Building from Sources
== Building Apache Spark from Sources
You can download pre-packaged versions of Apache Spark from http://spark.apache.org/downloads.html[the project's web site]. The packages are built for a different Hadoop versions for Scala 2.11.
NOTE: Since https://github.com/apache/spark/commit/289373b28cd2546165187de2e6a9185a1257b1e7[[SPARK-6363][BUILD] Make Scala 2.11 the default Scala version] the default version of Scala in Apache Spark is 2.11.
The build process for Scala 2.11 takes less than 15 minutes (on a decent machine like my shiny MacBook Pro with 8 cores and 16 GB RAM) and is so simple that it's unlikely to refuse the urge to do it yourself.
You can use <
=== [[sbt]] Using sbt as the build tool
The build command with sbt as the build tool is as follows:
./build/sbt -Phadoop-2.7,yarn,mesos,hive,hive-thriftserver -DskipTests clean assembly
Using Java 8 to build Spark using sbt takes ca 10 minutes.
➜ spark git:(master) ✗ ./build/sbt -Phadoop-2.7,yarn,mesos,hive,hive-thriftserver -DskipTests clean assembly
...
[success] Total time: 496 s, completed Dec 7, 2015 8:24:41 PM
=== [[profiles]] Build Profiles
CAUTION: FIXME Describe yarn profile and others
==== [[hive-thriftserver]] hive-thriftserver
Maven profile for Spark Thrift Server
CAUTION: FIXME
TIP: Read spark-sql-thrift-server.md[Thrift JDBC/ODBC Server -- Spark Thrift Server (STS)].

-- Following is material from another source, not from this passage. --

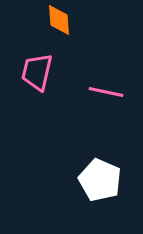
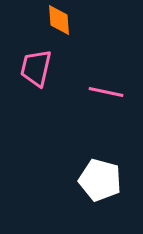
pink trapezoid: moved 1 px left, 4 px up
white pentagon: rotated 9 degrees counterclockwise
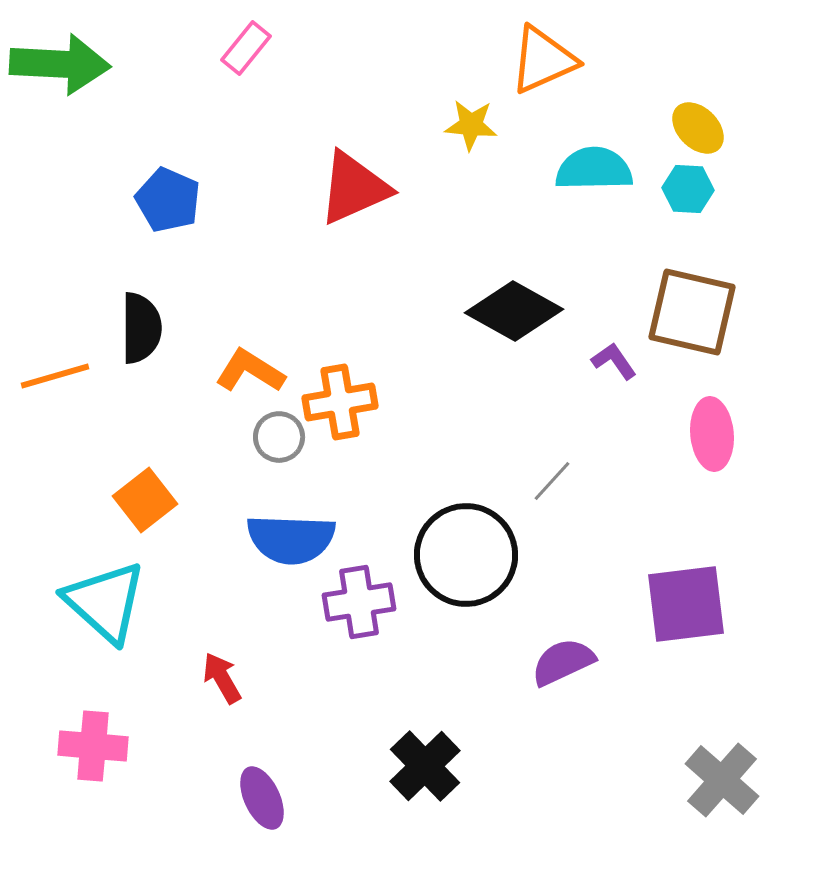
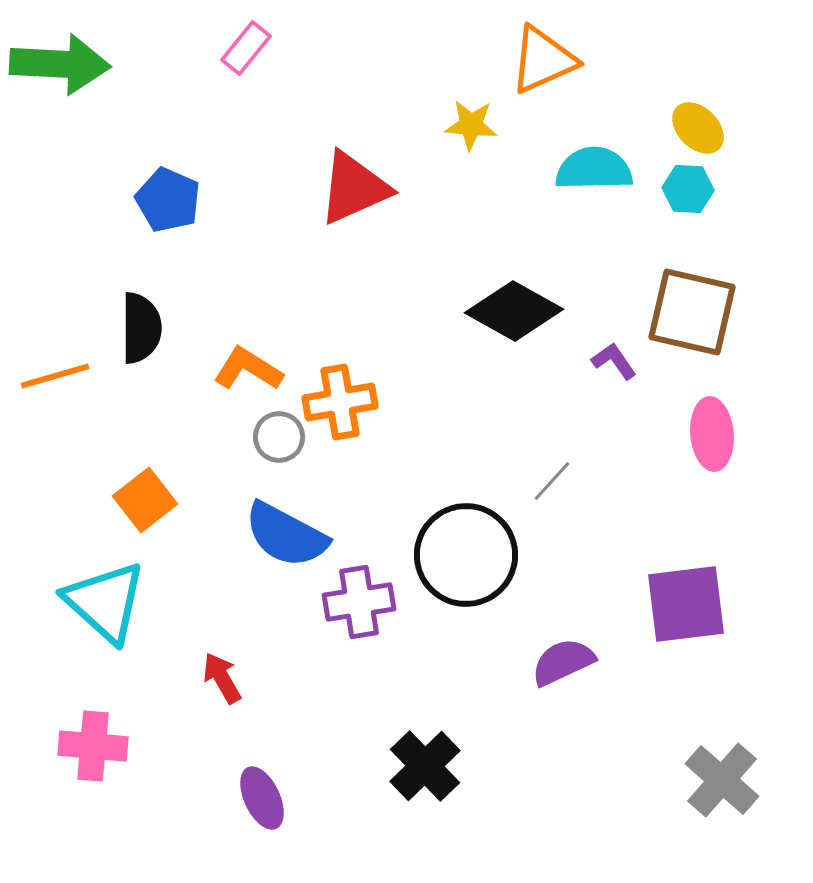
orange L-shape: moved 2 px left, 2 px up
blue semicircle: moved 5 px left, 4 px up; rotated 26 degrees clockwise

=== [[maven]] Using Apache Maven as the build tool
The build command with Apache Maven is as follows:
$ ./build/mvn -Phadoop-2.7,yarn,mesos,hive,hive-thriftserver -DskipTests clean install
After a couple of minutes your freshly baked distro is ready to fly!
I'm using Oracle Java 8 to build Spark.
➜ spark git:(master) ✗ java -version
java version "1.8.0_102"
Java(TM) SE Runtime Environment (build 1.8.0_102-b14)
Java HotSpot(TM) 64-Bit Server VM (build 25.102-b14, mixed mode)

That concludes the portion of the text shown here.